The first section of the book lays out four traps developing countries fall into that prevent growth. First, conflict and poverty generate more conflict, which in turn further impoverishes a country. Second, being landlocked makes many kinds of economic activity difficult and dependent on the good will of neighbors. (Africa has by far the most landlocked countries in the world). Third, the existence of valuable natural resources make controlling the government attractive, which encourages bad conduct and makes exports uncompetitive by raising the price of foreign exchange. Finally, bad governance is destructive and self-perpetuating.

This is as lucid and concise an explanation of the problems of the developing world as anyone could want, though it does omit some important factors -- public health first among them. Nonetheless, it is an excellent introduction to the problems that bedevil the poorest countries.

If that were all The Bottom Billion had to offer, it would not be especially new. Fortunately, the second half of the book is concerned with how to break these traps, and this is where things get really interesting. Some of Collier's ideas are relatively moderate -- shifting from direct foreign aid to more technical assistance (that is, expert help given to developing countries with various difficult administrative tasks), establishing independent authorities outside national governments to spend aid monies, and more -- while others are much more radical.
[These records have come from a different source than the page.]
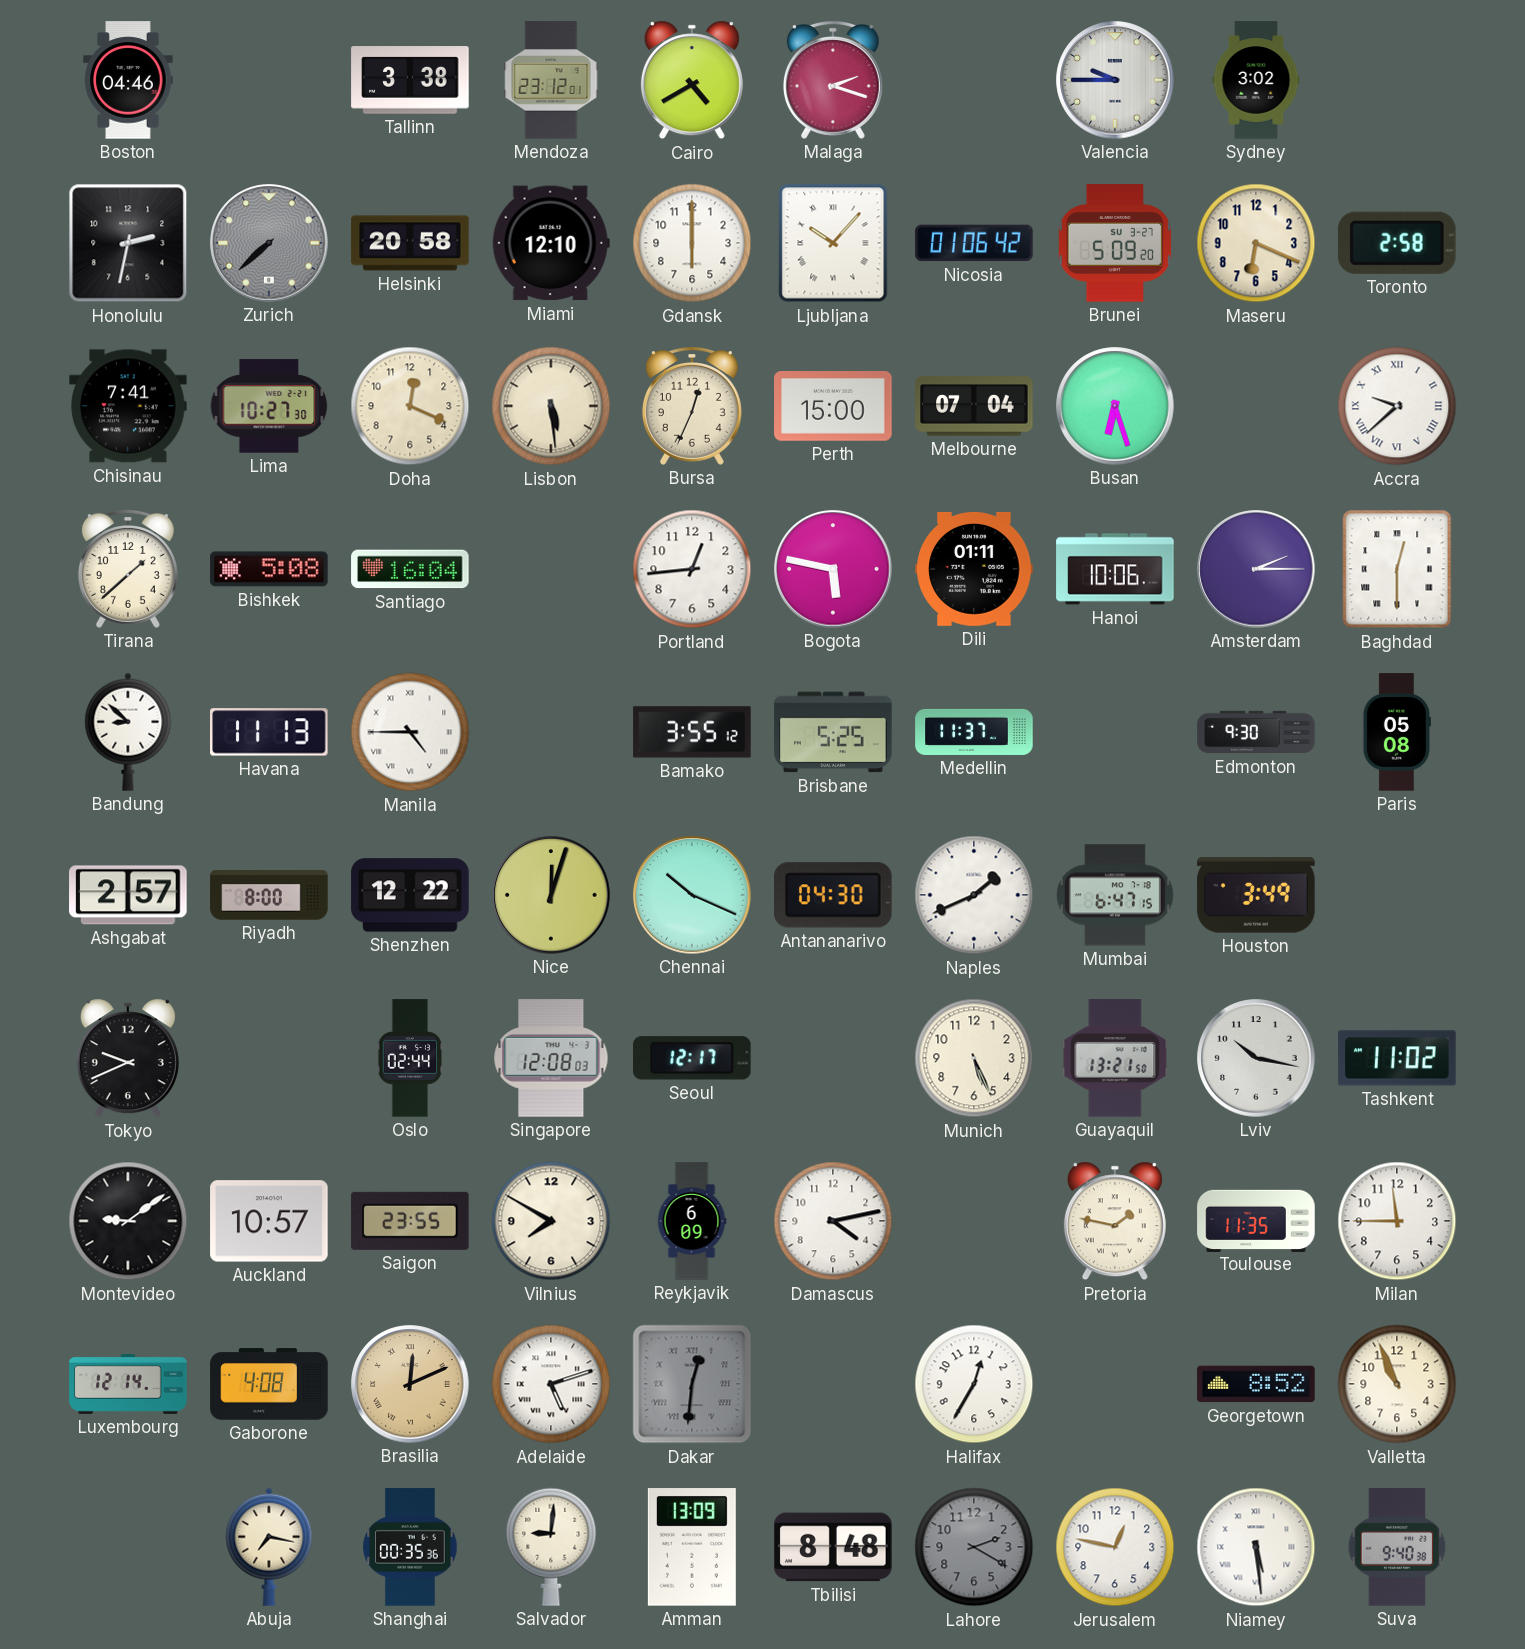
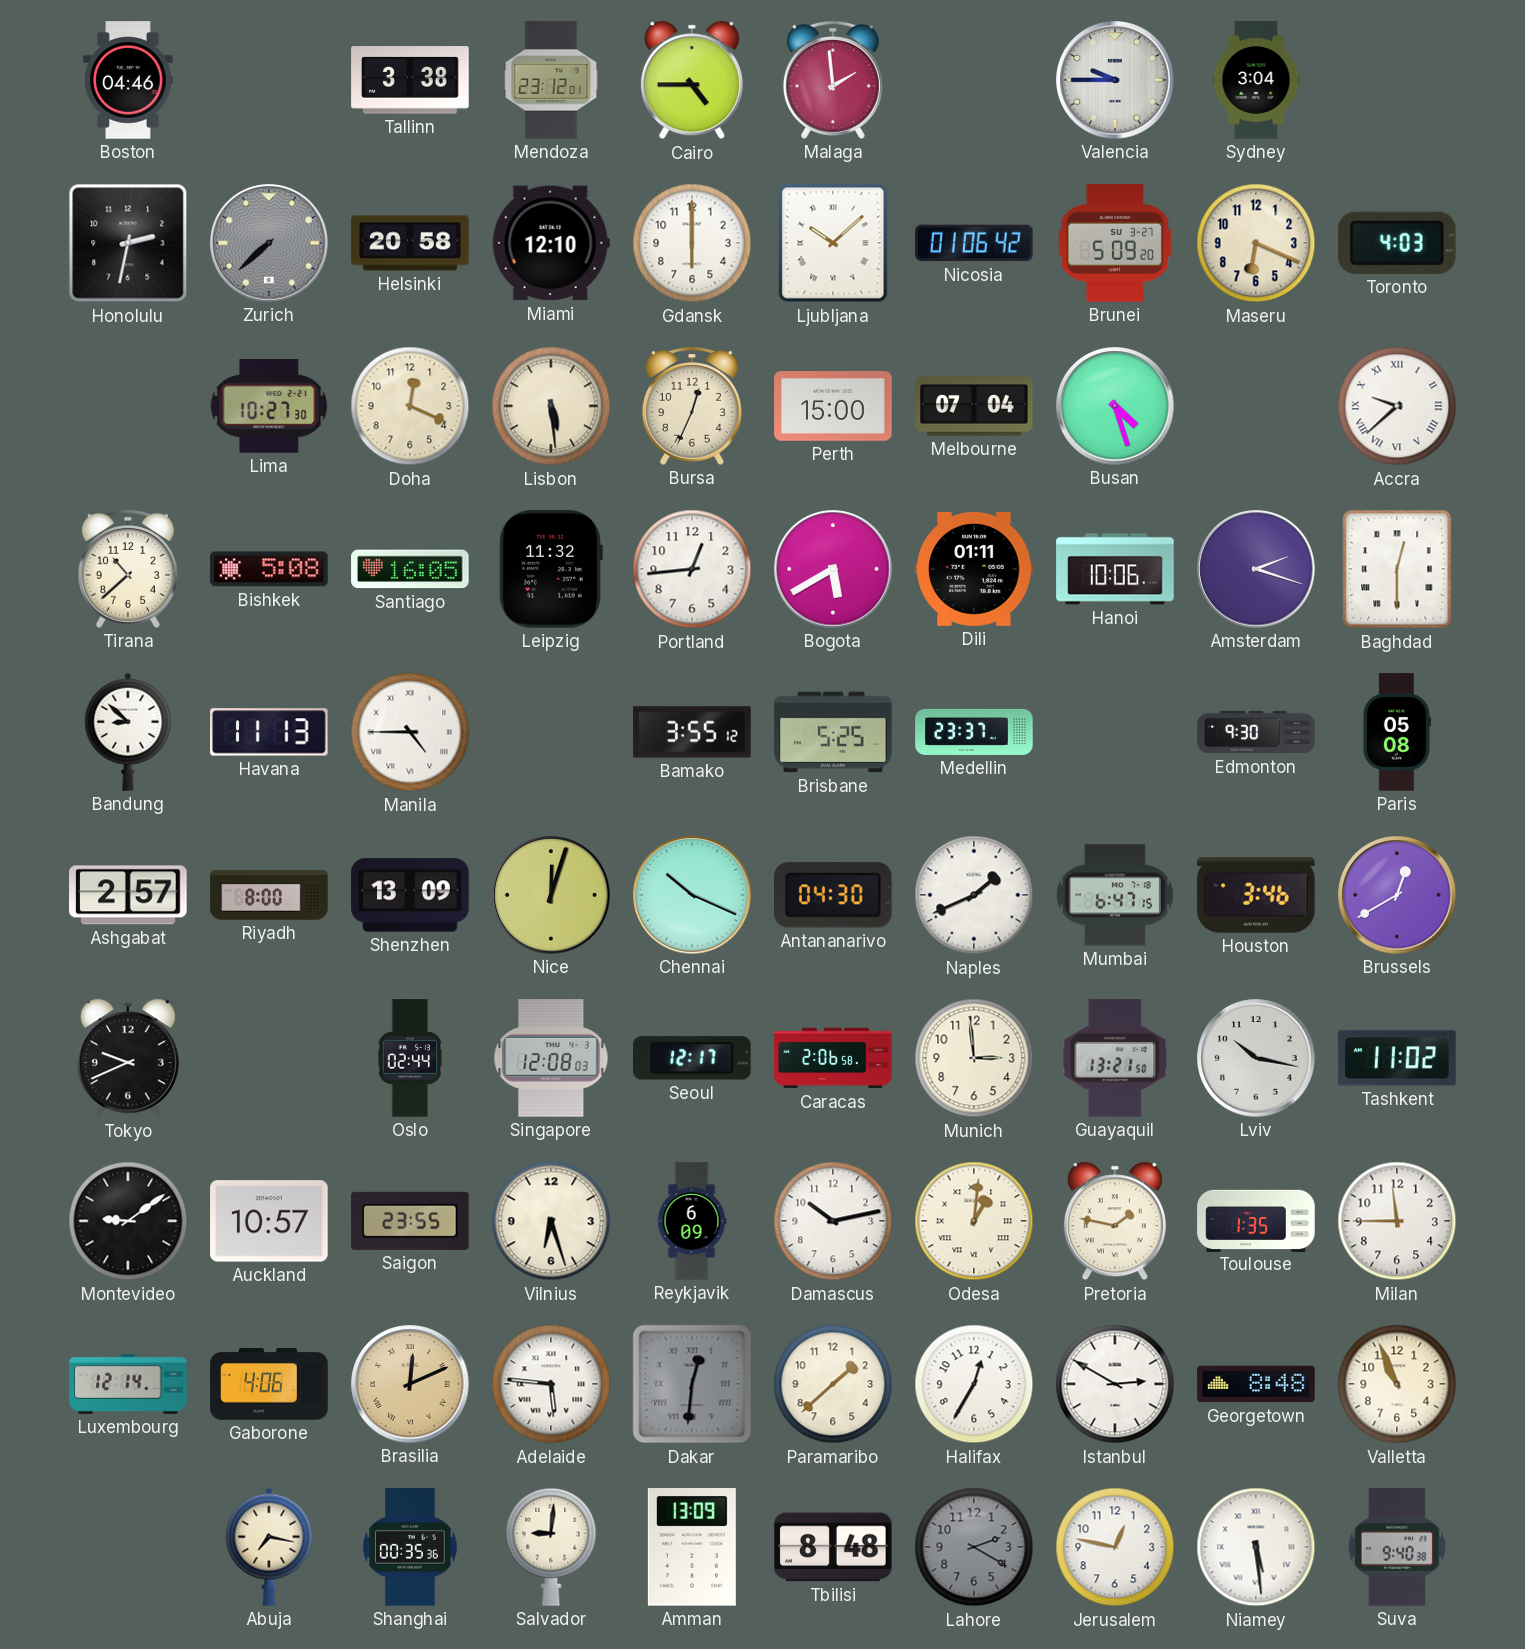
Cairo: 4:40 -> 4:45
Malaga: 2:18 -> 1:59
Sydney: 3:02 -> 3:04
Ljubljana: 10:07 -> 10:08
Toronto: 2:58 -> 4:03
Chisinau: 7:41 -> none
Busan: 6:27 -> 4:27
Tirana: 1:38 -> 10:38
Santiago: 16:04 -> 16:05
Leipzig: none -> 11:32
Bogota: 5:47 -> 5:40
Amsterdam: 2:15 -> 2:18
Medellin: 11:37 -> 23:37
Shenzhen: 12:22 -> 13:09
Houston: 3:49 -> 3:46
Brussels: none -> 12:40
Caracas: none -> 2:06
Munich: 5:26 -> 2:59
Vilnius: 7:50 -> 6:27
Damascus: 4:13 -> 10:13
Odesa: none -> 1:01
Toulouse: 11:35 -> 1:35
Gaborone: 4:08 -> 4:06
Adelaide: 5:12 -> 5:46
Paramaribo: none -> 1:38
Istanbul: none -> 2:50
Georgetown: 8:52 -> 8:48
Collier's most controversial proposal is his call for more military interventions by developed countries. Unsurprisingly, this was trumpeted in Niall "Empire" Ferguson's recent New York Times review as if it were the central message of the book. It isn't. Collier views military intervention as one tool among many to break countries out of a cycle of conflict. He points out that, judging by pretty much any metric, the British intervention in Sierra Leone in 2000 was remarkably successful. He also argues that a more public commitment to preventing conflict in developing countries will reduce the likelihood of such conflict occurring at all.

Unfortunately, he doesn't take into account the difficulty of predicting ahead of time the cost or practicality of a military intervention. How confident can Western powers be that a given intervention will turn out like Sierra Leone in 2000 rather than, say, Somalia in 1993? Nonetheless, Collier is correct and courageous to point out that it often is within the power of Western governments to stop untold bloodshed with little effort.
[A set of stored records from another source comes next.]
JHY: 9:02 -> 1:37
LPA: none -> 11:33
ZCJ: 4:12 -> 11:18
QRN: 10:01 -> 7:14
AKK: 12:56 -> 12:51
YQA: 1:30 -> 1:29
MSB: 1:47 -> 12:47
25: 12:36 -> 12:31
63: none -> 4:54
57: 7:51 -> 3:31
Thankfully, Collier is on more solid empirical ground in his discussion of other potential solutions. His suggested approach to addressing the traps he discusses in the first section is to develop a set of international standards or charters that would make clear what role governments and aid agencies should play in various situations. He points to the Kimberly Process, which has already succeeded in dramatically lowering the price of conflict diamonds, though not at eliminating their trade altogether, as an example.

Most radically for an economist, Collier suggests giving bottom billion countries protection against competition from Asia and India. Those countries have become relatively wealthy by providing extremely cheap labor to the developed world, but it will be difficult for other countries to follow in their footsteps, as Asian and Indian labor costs have not yet risen enough to make moving to bottom billion countries worthwhile for Western companies.

Collier is not overly optimistic -- even if everything he suggests were to be enacted and be as effective as he hopes, it would be a long time before the bottom billion reached the level China is at today -- but he does bring a much needed spirit of optimism to the debate. The feud between Sachs and Easterly has dominated public discussion over development aid for the last several years, but, The Bottom Billion has the potential to break that cycle by broadening the debate. This is the best popular book on development I know of. It is not perfect by any means, but if it gets half as much attention as Sachs and Easterly's offerings, it will move the development discussion forward immensely.